Targeted Metabolomics of Organophosphate Pesticides and Chemical Warfare Nerve Agent Simulants Using High- and Low-Dose Exposure in Human Liver Microsomes
Round 1
Reviewer 1 Report
This manuscript is an intriguing piece of work that explores the metabolism of 56 organophosphorus pesticides and chemical warfare nerve agent simulants under two different dose regimens in human liver microsomes. Although this is preliminary data, I found the paper as another step to reduce newly emerging OP threats. I would like to offer the following comments for the authors' consideration:
1. With regard to the dose regimens, what was the rationale behind using 5mM as a high dose? Some of the OPs had low or no solubility at 5 mM and may not reach such a high concentration in vivo.
2. To determine the metabolism rate of OPs, the authors used LC-MS/MS for low dose regiment and NMR for high dose regiment, respectively. Have the authors compared the accuracy and precision of the two methods?
3. Can the authors provide more details on the parameters used for recording NMR spectra?
4. In this study, 1H-, 31P- and 19F-NMR data were collected. But only 31P-NMR data were presented in the paper.
5. What was the incubation volume and incubation time for the high dose studies?
6. Is 20.04 µL/min/mg at line 235 a typographical error?
Author Response
Please see attachment.
Author Response File: 
Author Response.docx
Reviewer 2 Report
The authors described the metabolism of 56 diverse organophosphates by their clearance rates in human liver microsomes. Even though future studies are required to provide further understanding on the exact mechanisms of these organophosphates, this article provides a good fundamental for future research. The discussion is well written and the limitations of the studies is described in the conclusion.
Author Response
The authors thank the reviewer for their assessment of this manuscript. We definitely agree that this is just the first step. Our future work (provided we can secure additional funding) will be to follow up these studies with high resolution mass spectrometric studies using a semi-targeted and untargeted workflow to identify the metabolites that are being formed as well as incubation with recombinant CYP450s to determine which enzymes are responsible.
Reviewer 3 Report
The topic is very technical and specific, hence it will probably attract a limited number of readers. Still, I found it interesting. I also liked the use of human liver microsomes instead of any animal model.

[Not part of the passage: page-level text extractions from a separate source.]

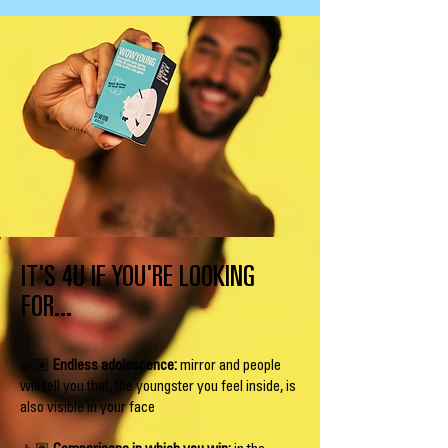
IT'S 4U IF YOU'RE LOOKING
FOR...
👶🏽
Endless adolescence:
mirror and people
will tell you that, the youngster you feel inside, is
also visible in your face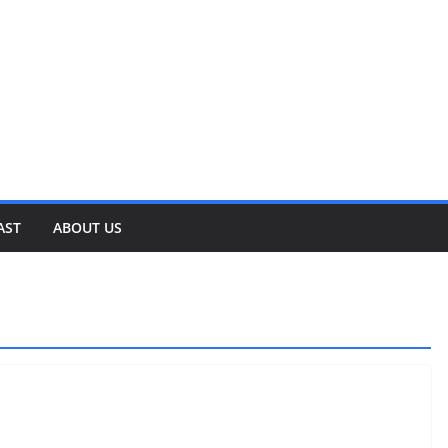
AST
ABOUT US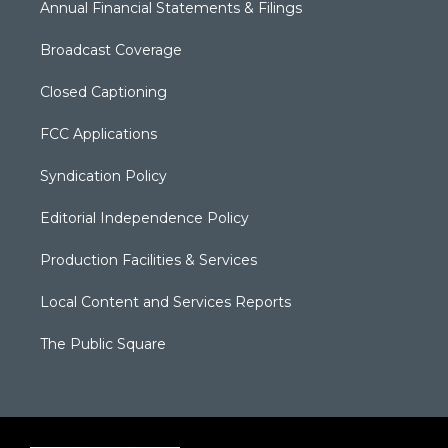
Annual Financial Statements & Filings
Broadcast Coverage
Closed Captioning
FCC Applications
Syndication Policy
Editorial Independence Policy
Production Facilities & Services
Local Content and Services Reports
The Public Square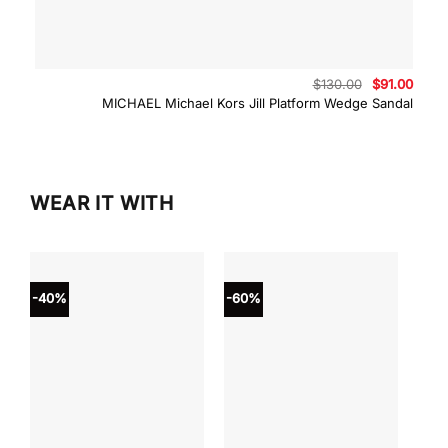
Original
Curre
$
130.00
$
91.00
price
price
MICHAEL Michael Kors Jill Platform Wedge Sandal
was:
is:
$130.00.
$91.0
WEAR IT WITH
-40%
-60%
-40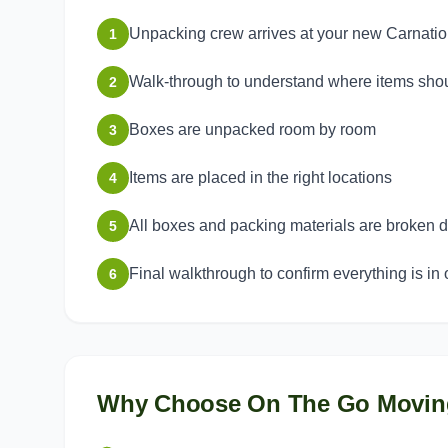
Unpacking crew arrives at your new Carnati
1
Walk-through to understand where items sho
2
Boxes are unpacked room by room
3
Items are placed in the right locations
4
All boxes and packing materials are broken
5
Final walkthrough to confirm everything is in 
6
Why Choose On The Go Movin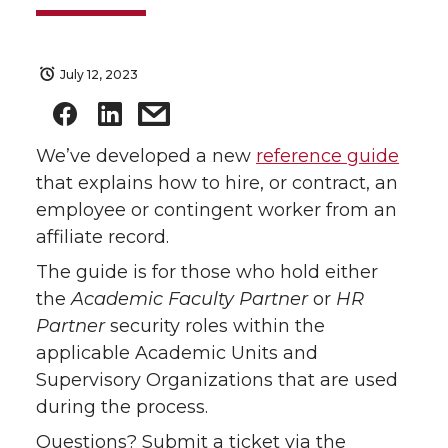
July 12, 2023
We’ve developed a new
reference guide
that explains how to hire, or contract, an
employee or contingent worker from an
affiliate record.
The guide is for those who hold either
the
Academic Faculty Partner
or
HR
Partner
security roles within the
applicable Academic Units and
Supervisory Organizations that are used
during the process.
Questions? Submit a ticket via the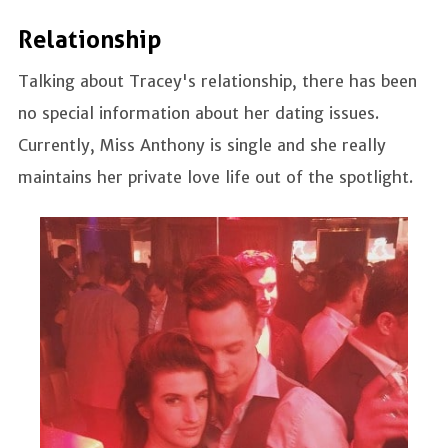
Relationship
Talking about Tracey's relationship, there has been
no special information about her dating issues.
Currently, Miss Anthony is single and she really
maintains her private love life out of the spotlight.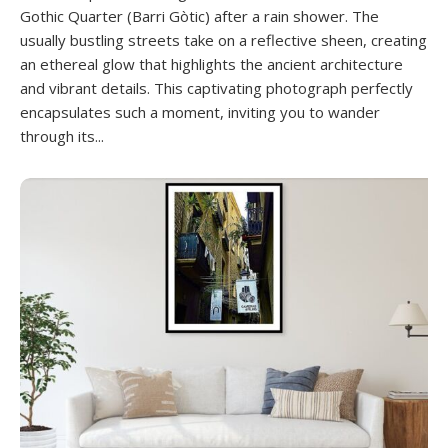
Gothic Quarter (Barri Gòtic) after a rain shower. The
usually bustling streets take on a reflective sheen, creating
an ethereal glow that highlights the ancient architecture
and vibrant details. This captivating photograph perfectly
encapsulates such a moment, inviting you to wander
through its...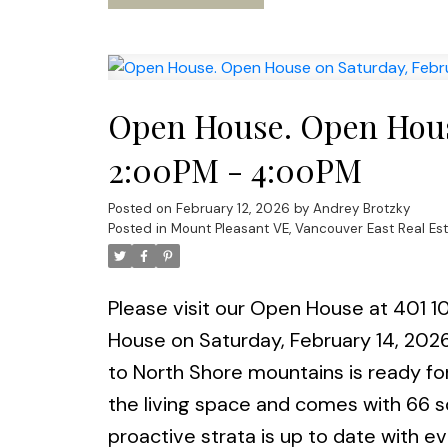
approval). OPEN House Sat & Sun 14t
Open House. Open House
2:00PM - 4:00PM
Posted on
February 12, 2026
by
Andrey Brotzky
Posted in
Mount Pleasant VE, Vancouver East Real Es
Please visit our Open House at 401 1
House on Saturday, February 14, 20
to North Shore mountains is ready for
the living space and comes with 66 s
proactive strata is up to date with e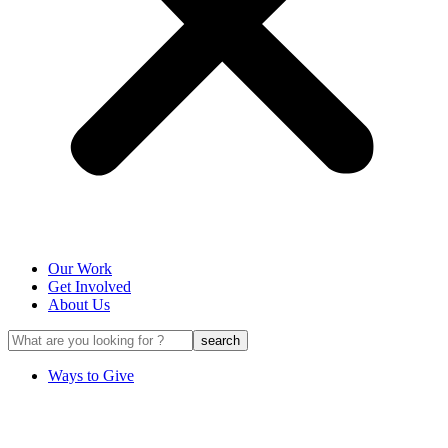
Our Work
Get Involved
About Us
Ways to Give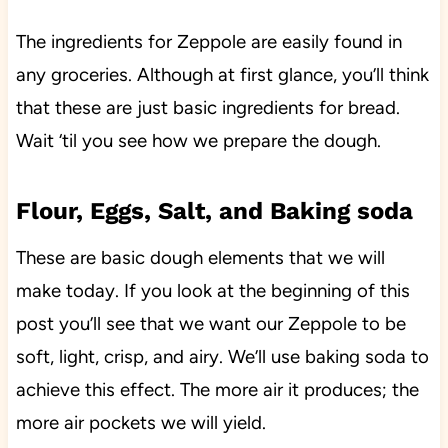
The ingredients for Zeppole are easily found in
any groceries. Although at first glance, you’ll think
that these are just basic ingredients for bread.
Wait ‘til you see how we prepare the dough.
Flour, Eggs, Salt, and Baking soda
These are basic dough elements that we will
make today. If you look at the beginning of this
post you’ll see that we want our Zeppole to be
soft, light, crisp, and airy. We’ll use baking soda to
achieve this effect. The more air it produces; the
more air pockets we will yield.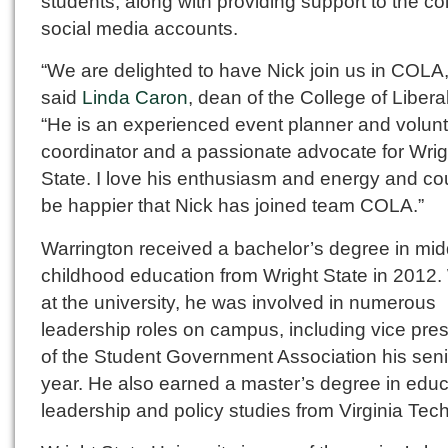
students, along with providing support to the co
social media accounts.
“We are delighted to have Nick join us in COLA,
said
Linda Caron
, dean of the College of Liberal
“He is an experienced event planner and volun
coordinator and a passionate advocate for Wrig
State. I love his enthusiasm and energy and cou
be happier that Nick has joined team COLA.”
Warrington received a bachelor’s degree in mid
childhood education from Wright State in 2012.
at the university, he was involved in numerous
leadership roles on campus, including vice pres
of the Student Government Association his seni
year. He also earned a master’s degree in educ
leadership and policy studies from Virginia Tech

Comments for author File: 
Comments.pdf
Author Response
The authors thank the reviewer for their comments and their detailed reading of the manuscript. We agree that this is a technical and specific topic, but hope that other readers will find the results interesting just as the reviewer did. We would also like to thank the reviewer for providing keen insight into strategies to increase the readership through additional keywords (which have been added to the revised version) as well as catching the omission of the publication date of one of the references (which has also been added to the revised version).
Reviewer 4 Report
The work of Agrawal and Al dealt with the identification of metabolites of phosphorus pesticides by low resolution LC-MS/MS and by NMR. the work is well presented and clearly targets the limitations of this study. the main shortcoming of this study lies in the fact that the identification of smetabolites is only made by low resolution and targeted mass spectrometry. it would have been profitable to use high resolution mass spectrometry to follow the metabolization of the compounds.
Author Response
The authors would like to thank the reviewer for the insightful comments. First, we would like to emphasize that the metabolite identifications included in this manuscript were made using the NMR data which provided the structural information required for appropriate identification. The only metabolite formation that we followed using the low resolution mass spectrometry was the formation of the oxones from the corresponding thiones in the cases where we had developed the methods for both. Nonetheless, the reviewer's thoughts are exactly in line with ours... The current manuscript that utilized a targeted approach was the beginning work where we determined the clearance rates for a large number of OPs. Our future plans (provided we can secure further funding) are to use high resolution mass spectrometry with semi-targeted and untargeted workflows to identify all of the metabolites formed during the metabolism of the OPs that demonstrated the fastest clearance rates.